Fransa, İranlı yönetmen Jafar Panahi’nin filmiyle Oscar yarışına giriyor

İranlı yönetmen Jafar Panahi’nin son filmi, Fransa tarafından 2026 Oscarları’na “En İyi Uluslararası Film” dalında aday adayı gösterildi.

  • ü
  • 23 Eylül 2025
  • ü
  • Kültür

Fransa sineması, bu yılki Oscar yarışında dikkat çekici bir kararla gündemde. İranlı yönetmen Jafar Panahi’nin son filmi It Was Just an Accident (Sadece Bir Kaza), Fransa’nın 2026 Akademi Ödülleri için “En İyi Uluslararası Film” dalındaki resmi aday adayı seçildi.
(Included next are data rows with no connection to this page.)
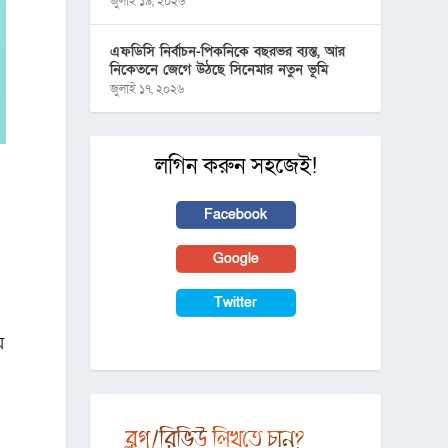
জুলাই ১৯, ২০২৬
এফডিসি নির্বাচন-পিকনিকে বছরভর ব্যস্ত, আর
নিকেতনে জেগে উঠছে সিনেমার নতুন ভূমি
জুলাই ১৭, ২০২৬
লগিন করুন সহজেই!
Facebook
Google
Twitter
ে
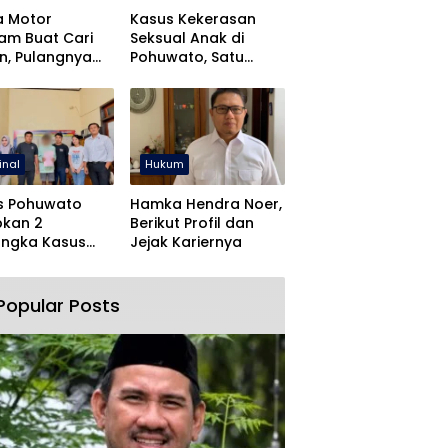
a Motor
Kasus Kekerasan
jam Buat Cari
Seksual Anak di
n, Pulangnya
Pohuwato, Satu
 Lewat Polres
Tersangka Ditahan
wato
inal
Hukum
s Pohuwato
Hamka Hendra Noer,
pkan 2
Berikut Profil dan
angka Kasus
Jejak Kariernya
an Rudapaksa
Pencabulan
Popular Posts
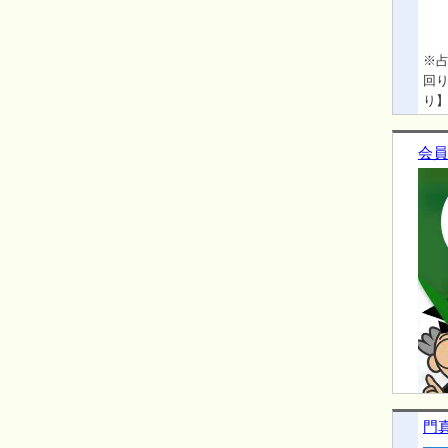
※
回り
り】
Eng
会員
門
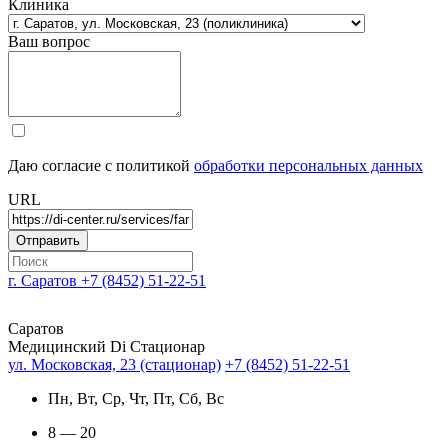
Клиника
Ваш вопрос
Даю согласие с политикой
обработки персональных данных
URL
г. Саратов
+7 (8452) 51-22-51
Саратов
Медицинский Di Стационар
ул. Московская, 23 (стационар)
+7 (8452) 51-22-51
Пн, Вт, Ср, Чт, Пт, Сб, Вс
8 — 20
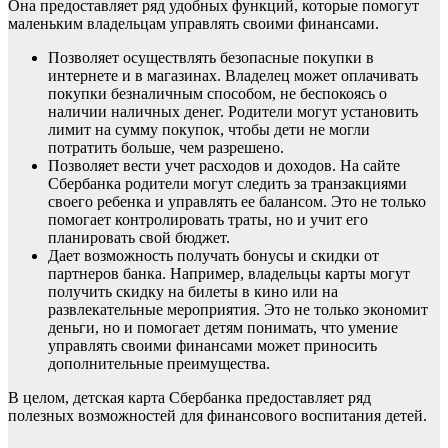
Она предоставляет ряд удобных функций, которые помогут
маленьким владельцам управлять своими финансами.
Позволяет осуществлять безопасные покупки в
интернете и в магазинах. Владелец может оплачивать
покупки безналичным способом, не беспокоясь о
наличии наличных денег. Родители могут установить
лимит на сумму покупок, чтобы дети не могли
потратить больше, чем разрешено.
Позволяет вести учет расходов и доходов. На сайте
Сбербанка родители могут следить за транзакциями
своего ребенка и управлять ее балансом. Это не только
помогает контролировать траты, но и учит его
планировать свой бюджет.
Дает возможность получать бонусы и скидки от
партнеров банка. Например, владельцы карты могут
получить скидку на билеты в кино или на
развлекательные мероприятия. Это не только экономит
деньги, но и помогает детям понимать, что умение
управлять своими финансами может приносить
дополнительные преимущества.
В целом, детская карта Сбербанка предоставляет ряд
полезных возможностей для финансового воспитания детей.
AP’nin aktardığına göre Panahi, İran’da sinema yapma yasağı ve hapis cezalarıyla uzun yıllar karşı karşıya kalmıştı. Ancak Avrupa’daki yapımcılarla işbirliği içinde çektiği yeni film, hem politik arka planı hem de güçlü sinematografisiyle uluslararası festivallerde ses getirdi. Fransa’nın bu tercihi, yalnızca sinemasal değil, aynı zamanda siyasi bir mesaj olarak da yorumlanıyor.

Film, sıradan bir trafik kazasının ardından bireylerin suç, sorumluluk ve özgürlükle yüzleşmesini anlatıyor. Panahi’nin özgün anlatımı, toplumsal eleştiriyi bireysel dramla iç içe geçiriyor. Bu seçim, Fransa’nın sinemada politik cesareti ödüllendiren bir duruş sergilediğini de gösteriyor.

Jafar Panahi Kimdir?

Jafar Panahi, 1960 yılında İran’ın Miyana kentinde doğmuş, çağdaş dünya sinemasının en önemli yönetmenlerinden biridir. Kariyerine asistanlıkla başlayan Panahi, 1995’te çektiği Beyaz Balon ile uluslararası alanda büyük yankı uyandırdı ve Cannes Film Festivali’nde Altın Kamera ödülünü kazandı.

Ardından gelen Ayna (1997), Daire (2000) ve Offside (Ofsayt, 2006) gibi filmleri, İran toplumundaki sosyal ve politik kısıtlamaları ele almasıyla dikkat çekti. Özellikle kadınların özgürlüğü, toplumsal eşitsizlikler ve devlet baskısı gibi temalar, Panahi’nin sinemasının merkezinde yer aldı. Bu nedenle yapıtları İran’da çoğu kez sansüre uğradı, bazı filmleri yasaklandı.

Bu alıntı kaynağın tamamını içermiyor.